Stuart_Armstrong comments on Siren worlds and the perils of over-optimised search

Stuart_Armstrong 12 May 2014 11:19 UTC
3 points

Superintelligent but dumb doesn’t make logical sense.

And you’ve redefined “anything but perfectly morally in tune with humanity” as “dumb”. I’m waiting for an argument as to why that is so.
- TheAncientGeek 12 May 2014 12:13 UTC
  0 points
  Parent
  There’s an argument that an SAI will figure out the correct morality, and there’s an argument that it wont misinterpret directives. They are different arguments, and the second is much stronger.
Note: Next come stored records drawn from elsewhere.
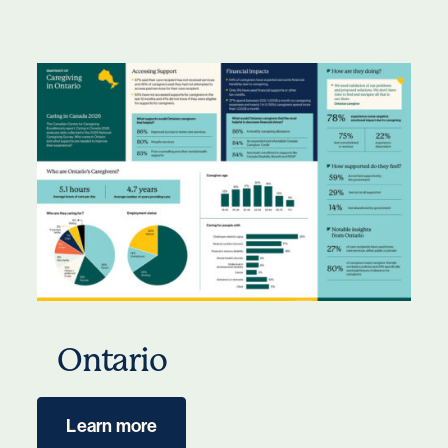
Ontario
Learn more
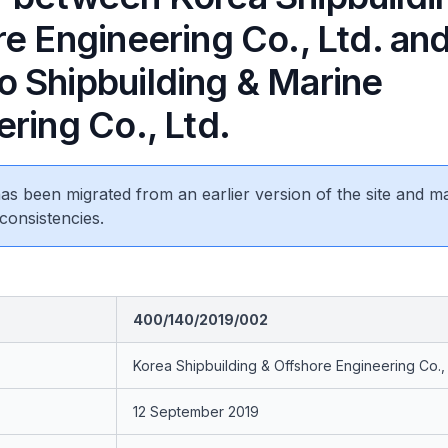
e Engineering Co., Ltd. an
 Shipbuilding & Marine
ring Co., Ltd.
 has been migrated from an earlier version of the site and m
consistencies.
400/140/2019/002
Korea Shipbuilding & Offshore Engineering Co., 
12 September 2019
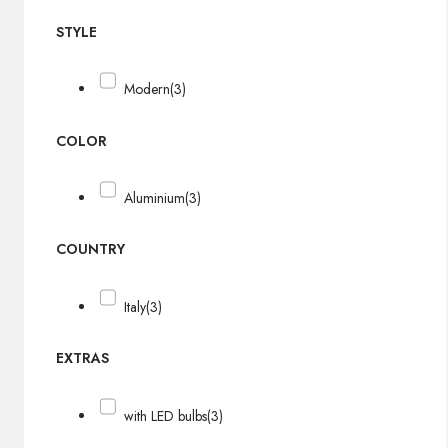
STYLE
Modern
(3)
COLOR
Aluminium
(3)
COUNTRY
Italy
(3)
EXTRAS
with LED bulbs
(3)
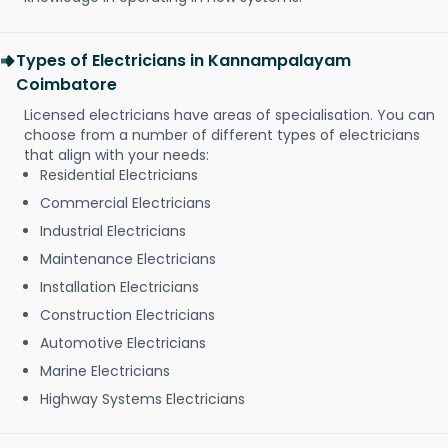
Types of Electricians in Kannampalayam
Coimbatore
Licensed electricians have areas of specialisation. You can
choose from a number of different types of electricians
that align with your needs:
Residential Electricians
Commercial Electricians
Industrial Electricians
Maintenance Electricians
Installation Electricians
Construction Electricians
Automotive Electricians
Marine Electricians
Highway Systems Electricians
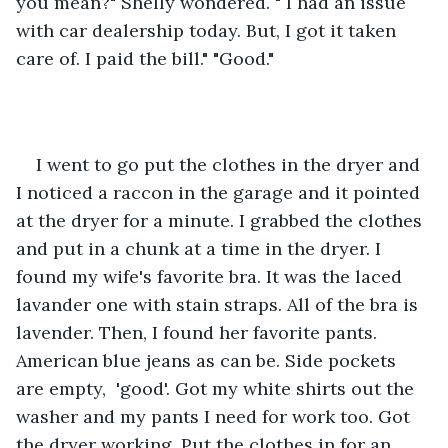
you mean?" Shelly wondered. " I had an issue 
with car dealership today. But, I got it taken 
care of. I paid the bill." "Good." 
I went to go put the clothes in the dryer and 
I noticed a raccon in the garage and it pointed 
at the dryer for a minute. I grabbed the clothes 
and put in a chunk at a time in the dryer. I 
found my wife's favorite bra. It was the laced 
lavander one with stain straps. All of the bra is 
lavender. Then, I found her favorite pants. 
American blue jeans as can be. Side pockets 
are empty,  'good'. Got my white shirts out the 
washer and my pants I need for work too. Got 
the dryer working. Put the clothes in for an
  - Stuart_Armstrong 12 May 2014 16:36 UTC
    1 point
    Parent
    I now see your point. I still don’t see how you plan to code a “interpret these things properly” piece of the AI. I think working through a specific design would be useful.
    
    I also think you should work your argument into a less wrong post (and send me a message when you’ve done that, in case I miss it) as 12 or so levels deep into a comment thread is not a place most people will ever see.
    
    They are different arguments, and the second is much stronger.
    
    Not really. Given the first, we can instruct “only do things that [some human or human group with nice values] would approve of” and we’ve got an acceptable morality.
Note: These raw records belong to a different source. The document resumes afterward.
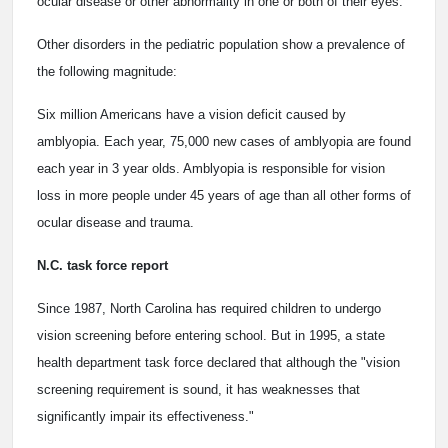
ocular disease or other abnormality in one or both of their eyes.
Other disorders in the pediatric population show a prevalence of
the following magnitude:
Six million Americans have a vision deficit caused by
amblyopia. Each year, 75,000 new cases of amblyopia are found
each year in 3 year olds. Amblyopia is responsible for vision
loss in more people under 45 years of age than all other forms of
ocular disease and trauma.
N.C. task force report
Since 1987, North Carolina has required children to undergo
vision screening before entering school. But in 1995, a state
health department task force declared that although the "vision
screening requirement is sound, it has weaknesses that
significantly impair its effectiveness."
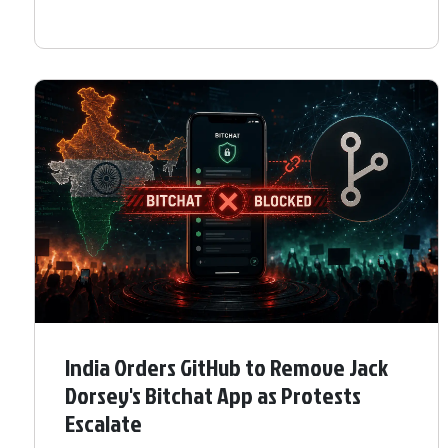
India Orders GitHub to Remove Jack
Dorsey's Bitchat App as Protests
Escalate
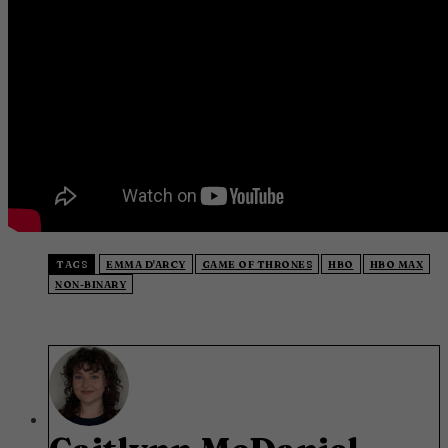
TAGS
EMMA D'ARCY
GAME OF THRONES
HBO
HBO MAX
NON-BINARY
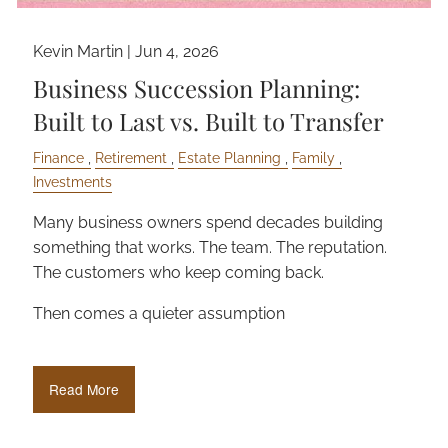
Kevin Martin |
Jun 4, 2026
Business Succession Planning:
Built to Last vs. Built to Transfer
Finance
Retirement
Estate Planning
Family
Investments
Many business owners spend decades building
something that works. The team. The reputation.
The customers who keep coming back.
Then comes a quieter assumption
Read More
    - TheAncientGeek 14 May 2014 12:21 UTC
      0 points
      Parent
      By “interpret these things correctly”, do you mean linguistic competence, or a goal?
      
      The linguistic competence is aready assumed in any .AI that can talk it’s way out of a box (ie not AIXI like), without provision of a design by MIRI.
      
      An AIXI can’t even conceptualise that it’s in a box, so it doesn’t matter if it gets its goals wrong, It can be rendered safe by boxing.
      
      Which combination of assumptions is the problem?
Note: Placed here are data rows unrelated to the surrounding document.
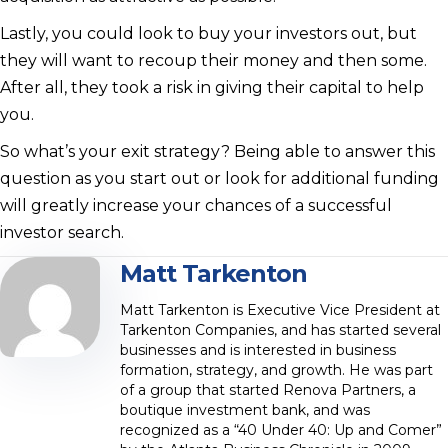
Lastly, you could look to buy your investors out, but
they will want to recoup their money and then some.
After all, they took a risk in giving their capital to help
you.
So what’s your exit strategy? Being able to answer this
question as you start out or look for additional funding
will greatly increase your chances of a successful
investor search.
Matt Tarkenton
Matt Tarkenton is Executive Vice President at
Tarkenton Companies, and has started several
businesses and is interested in business
formation, strategy, and growth. He was part
of a group that started Renova Partners, a
boutique investment bank, and was
recognized as a “40 Under 40: Up and Comer”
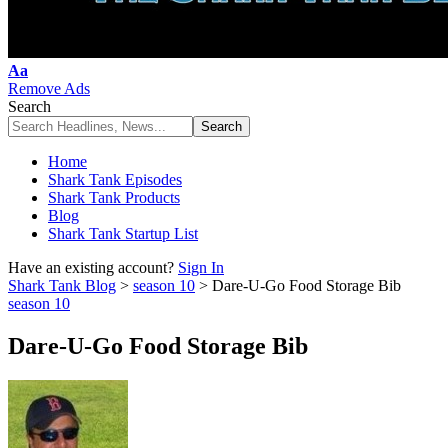
Font
Aa
Resizer
Remove Ads
Search
Home
Shark Tank Episodes
Shark Tank Products
Blog
Shark Tank Startup List
Have an existing account?
Sign In
Shark Tank Blog
>
season 10
>
Dare-U-Go Food Storage Bib
season 10
Dare-U-Go Food Storage Bib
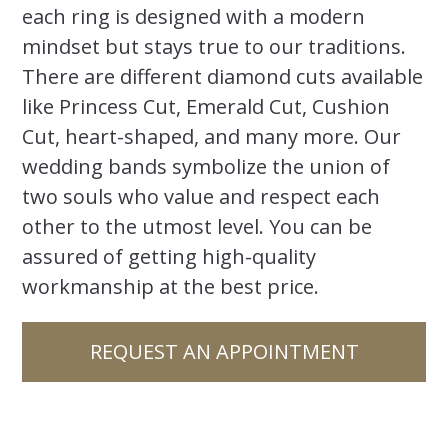
each ring is designed with a modern
mindset but stays true to our traditions.
There are different diamond cuts available
like Princess Cut, Emerald Cut, Cushion
Cut, heart-shaped, and many more. Our
wedding bands symbolize the union of
two souls who value and respect each
other to the utmost level. You can be
assured of getting high-quality
workmanship at the best price.
REQUEST AN APPOINTMENT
      - Stuart_Armstrong 14 May 2014 14:49 UTC
        0 points
        Parent
        
        An AIXI can’t even conceptualise that it’s in a box, so it doesn’t matter if it gets its goals wrong, It can be rendered safe by boxing.
        
        I’m not so sure about that… AIXI can learn certain ways of behaving as if it were part of the universe, even with the Cartesian dualism in its code: http://lesswrong.com/lw/8rl/would_aixi_protect_itself/
        
        By “interpret these things correctly”, do you mean linguistic competence, or a goal?
        
        A goal. If the AI becomes superintelligent, then it will develop linguistic competence as needed. But I see no way of coding it so that that competence is reflected in its motivation (and it’s not from lack of searching for ways of doing that).
        TheAncientGeek 14 May 2014 15:24 UTC
        0 points
        Parent
        So is it safe to run AIXI approximations in boxes today?
        
        By code it, do you mean “code, train, or evolve it”?
        
        Note that we dont know much about coding higher level goals in general.
        
        Note that “get things right except where X is concerned” is more complex than “get things right”. Humans do the former because of bias. The less anthropic nature of an .AI might be to our advantage.
        [deleted] 14 May 2014 15:25 UTC
        0 points
        Parent
        
        So is it safe to run AIXI approximations in boxes today?
        
        IMHO, yes. The computational complexity of AIXItl is such that it can’t be used for anything significant on modern hardware.